檐下的青石板砖湿漉,雨水沿着石缝流淌,他被踢倒,半边身子都被脏水浸透。
谢青抓住他的头发,迫使他抬头:“你跟踪我。”
贺山凝身体被冻得瑟瑟发抖,清秀的脸却丝毫不露惧色,反而是近乎痴迷地盯着谢青,目光如附骨之蛆。他喃喃自语:“他该死,他该死。”
谢青把他甩回砖上,用一种极其厌恶的眼神看他:“你不配提他。”
贺山凝像是失了心智,重复碎碎念,双手扣在地上,突然,双目放光,贪婪地凝视谢青。谢青曾同饿犬关在一个笼子过,饿犬眼睛呈绿色,瞪着他流哈喇子,尽是对生命的贪欲,贺山凝的目光却比它还可怖几分。
他像只没有灵魂的木偶,声音卡顿:“他,把,你,弄,脏,了。”
谢青蹲下-身:“我刚刚已经说得很清楚了,你不准提他。”
贺山凝鼻子翕动,像疯了似的要往他身上闻,谢青给他腹部一拳,他上半身倒出檐外,倾盆大雨灌下来。
谢青很冷静:“勉和堂那夜是你第一次跟踪。”
贺山凝咧出一个诡异的笑,同斯文清秀的脸不搭:“对啊,看来你还是在乎我的。”
谢青恶寒,从来没遇到这样的疯子:“你疯了。”
贺山凝面色骤变,五官大合大张,扭曲得像鬼:“如果不是因为他,我怎么可能跟踪你?!”雨水呛进他鼻内,打断他的愤怒,他缓过气后陷入回忆:“每日能跟你在一个学屋,我就很知足,可是他却出现了,我每次看到你们走到一块时,都想手撕了他!”

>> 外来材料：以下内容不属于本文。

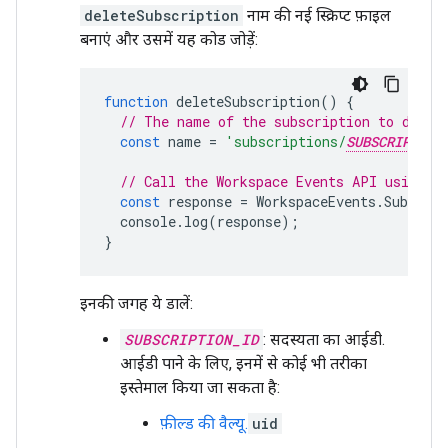
deleteSubscription
नाम की नई स्क्रिप्ट फ़ाइल
बनाएं और उसमें यह कोड जोड़ें:
function
deleteSubscription
()
{
// The name of the subscription to delet
const
name
=
'subscriptions/
SUBSCRIPTION
// Call the Workspace Events API using t
const
response
=
WorkspaceEvents
.
Subscrip
console
.
log
(
response
);
}
इनकी जगह ये डालें:
SUBSCRIPTION_ID
: सदस्यता का आईडी.
आईडी पाने के लिए, इनमें से कोई भी तरीका
इस्तेमाल किया जा सकता है:
फ़ील्ड की वैल्यू.
uid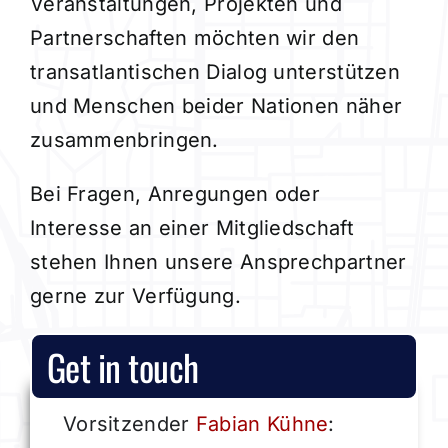
Veranstaltungen, Projekten und
Partnerschaften möchten wir den
transatlantischen Dialog unterstützen
und Menschen beider Nationen näher
zusammenbringen.
Bei Fragen, Anregungen oder
Interesse an einer Mitgliedschaft
stehen Ihnen unsere Ansprechpartner
gerne zur Verfügung.
Get in touch
Vorsitzender
Fabian Kühne
: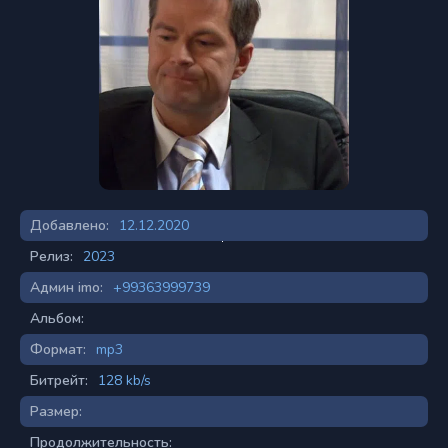
Добавлено:
12.12.2020
Релиз:
2023
Админ imo:
+99363999739
Альбом:
Формат:
mp3
Битрейт:
128 kb/s
Размер:
Продолжительность: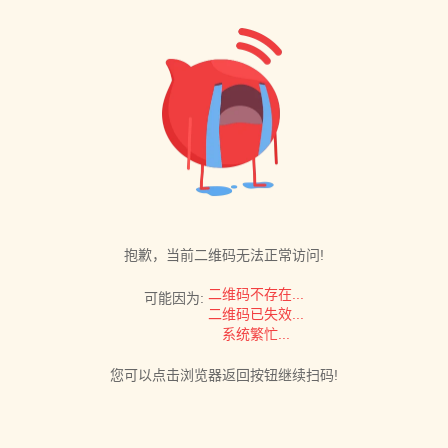
抱歉，当前二维码无法正常访问!
二维码不存在...
可能因为:
二维码已失效...
系统繁忙...
您可以点击浏览器返回按钮继续扫码!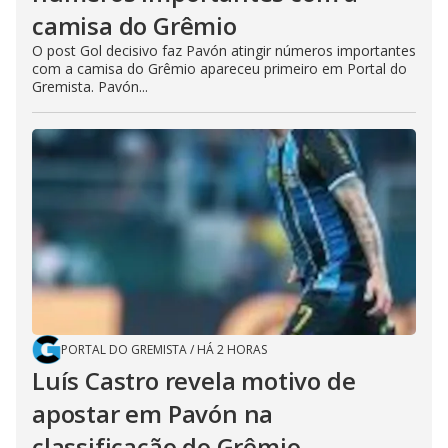
camisa do Grêmio
O post Gol decisivo faz Pavón atingir números importantes
com a camisa do Grêmio apareceu primeiro em Portal do
Gremista. Pavón...
PORTAL DO GREMISTA
/
HÁ 2 HORAS
Luís Castro revela motivo de
apostar em Pavón na
classificação do Grêmio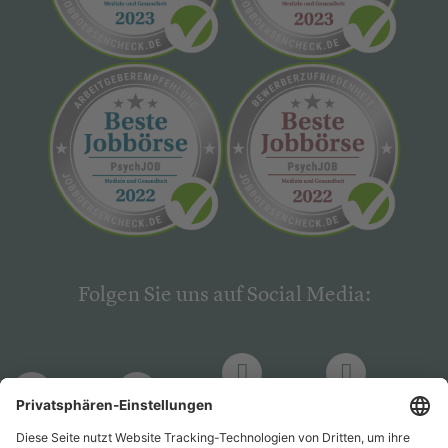
Folgen Sie uns auf Social Media:
LinkedIn
Facebook
LinkedIn
Facebook
Hogrefe
Hogrefe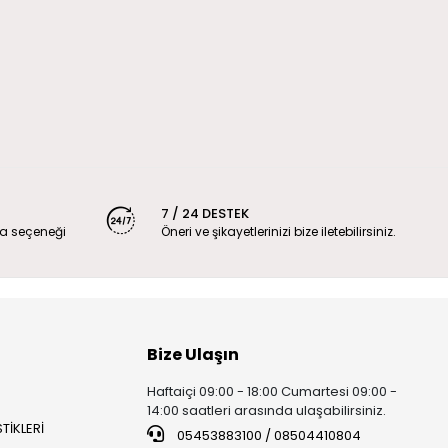
7 / 24 DESTEK
a seçeneği
Öneri ve şikayetlerinizi bize iletebilirsiniz.
Bize Ulaşın
Haftaiçi 09:00 - 18:00 Cumartesi 09:00 -
14:00 saatleri arasında ulaşabilirsiniz.
TİKLERİ
05453883100 / 08504410804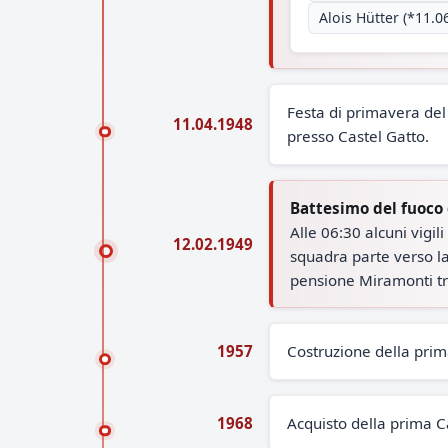
Alois Hütter (*11.0
Festa di primavera de
11.04.1948
presso Castel Gatto.
Battesimo del fuoco
Alle 06:30 alcuni vigi
12.02.1949
squadra parte verso la 
pensione Miramonti tra
1957
Costruzione della prim
1968
Acquisto della prima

“我知道你不喜欢别人窥视,但是阿青,我这是在保护你啊。”他的手伸向谢青,“那贱货长得一副浪荡样子,哪能配得上你?他日必有负于你,阿青,你听我劝,离开他。”
谢青眯眼,好像是笑了,凑近贺山凝,冷若神祗的面容令人慌神,他双手捏住贺山凝的下颌。
突如其来的接触让贺山凝心醉,不知足地往前嗅着,然而谢青却掐住他的下巴将他提起,他脖子好似要跟头分开,发出“咔咔”声响,还不等他感受脖颈的痛,脚就被人碾住,痛得他无暇思考脚趾骨有没有断,只想喊痛。

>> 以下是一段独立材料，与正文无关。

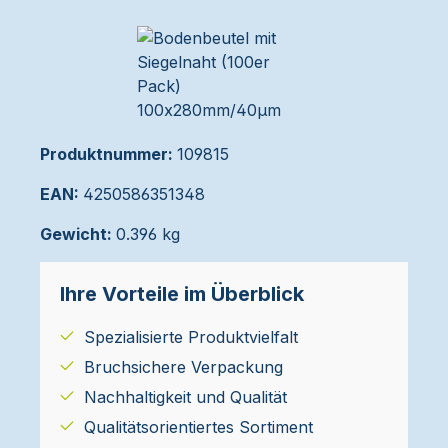
Produktnummer:
109815
EAN:
4250586351348
Gewicht:
0.396 kg
Ihre Vorteile im Überblick
Spezialisierte Produktvielfalt
Bruchsichere Verpackung
Nachhaltigkeit und Qualität
Qualitätsorientiertes Sortiment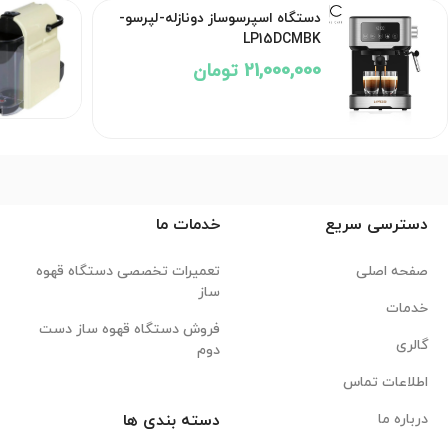
دستگاه اسپرسوساز دونازله-لپرسو-
LP15DCMBK
21,000,000 تومان
دسترسی سریع
خدمات ما
صفحه اصلی
تعمیرات تخصصی دستگاه قهوه
ساز
خدمات
فروش دستگاه قهوه ساز دست
گالری
دوم
اطلاعات تماس
درباره ما
دسته بندی ها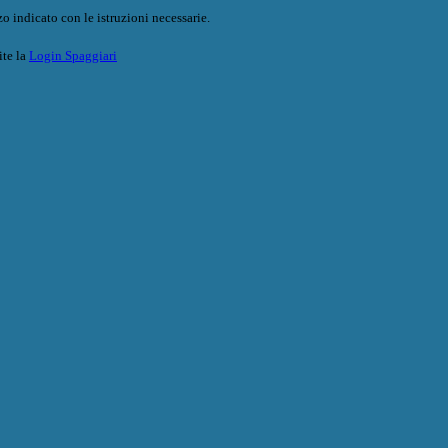
o indicato con le istruzioni necessarie.
ite la
Login Spaggiari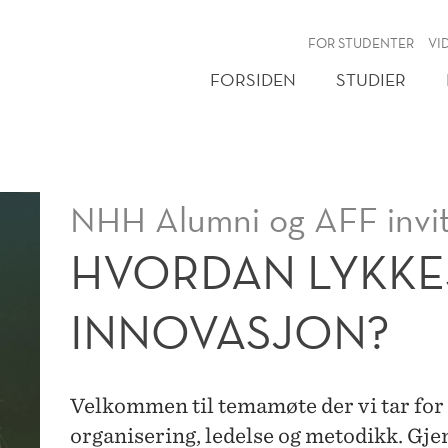
NY
FOR STUDENTER
VI
FORSIDEN
STUDIER
NHH Alumni og AFF invit
HVORDAN LYKKE
INNOVASJON?
Velkommen til temamøte der vi tar for 
organisering, ledelse og metodikk. Gje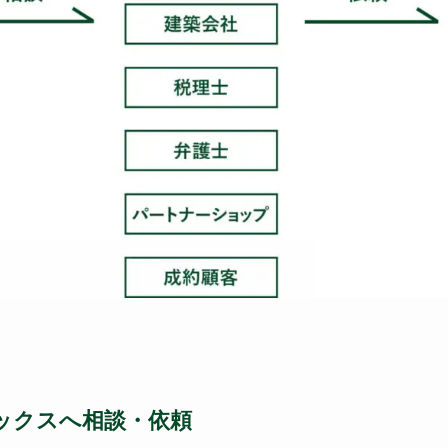
ェックスへ相談・依頼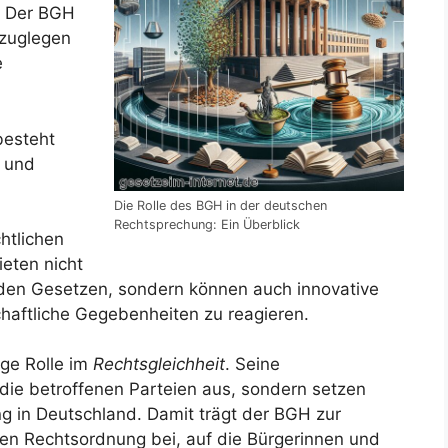
. Der BGH
szuglegen
e
besteht
 und
Die Rolle des BGH in der deutschen
Rechtsprechung: Ein Überblick
htlichen
eten nicht
den Gesetzen, sondern können auch innovative
haftliche Gegebenheiten zu reagieren.
ige Rolle im
Rechtsgleichheit
. Seine
 die betroffenen Parteien aus, sondern setzen
 in Deutschland. Damit trägt der BGH zur
ten Rechtsordnung bei, auf die Bürgerinnen und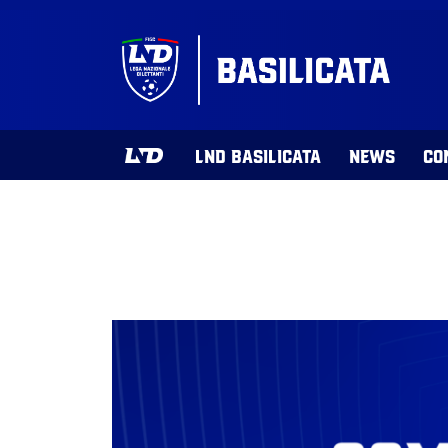
LND BASILICATA
NEWS
CO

谢青加重手上的力道,不让他喊出声:“你再侮辱他一句,我就将你的舌头拔了。”
贺山凝愣住,很快便笑起来,喉咙发出近似破窗作响的声音:“他不知道你还有这一面吧。阿青,他爱的是端方君子,如果你将本性暴露在他眼前,他还会爱你吗?”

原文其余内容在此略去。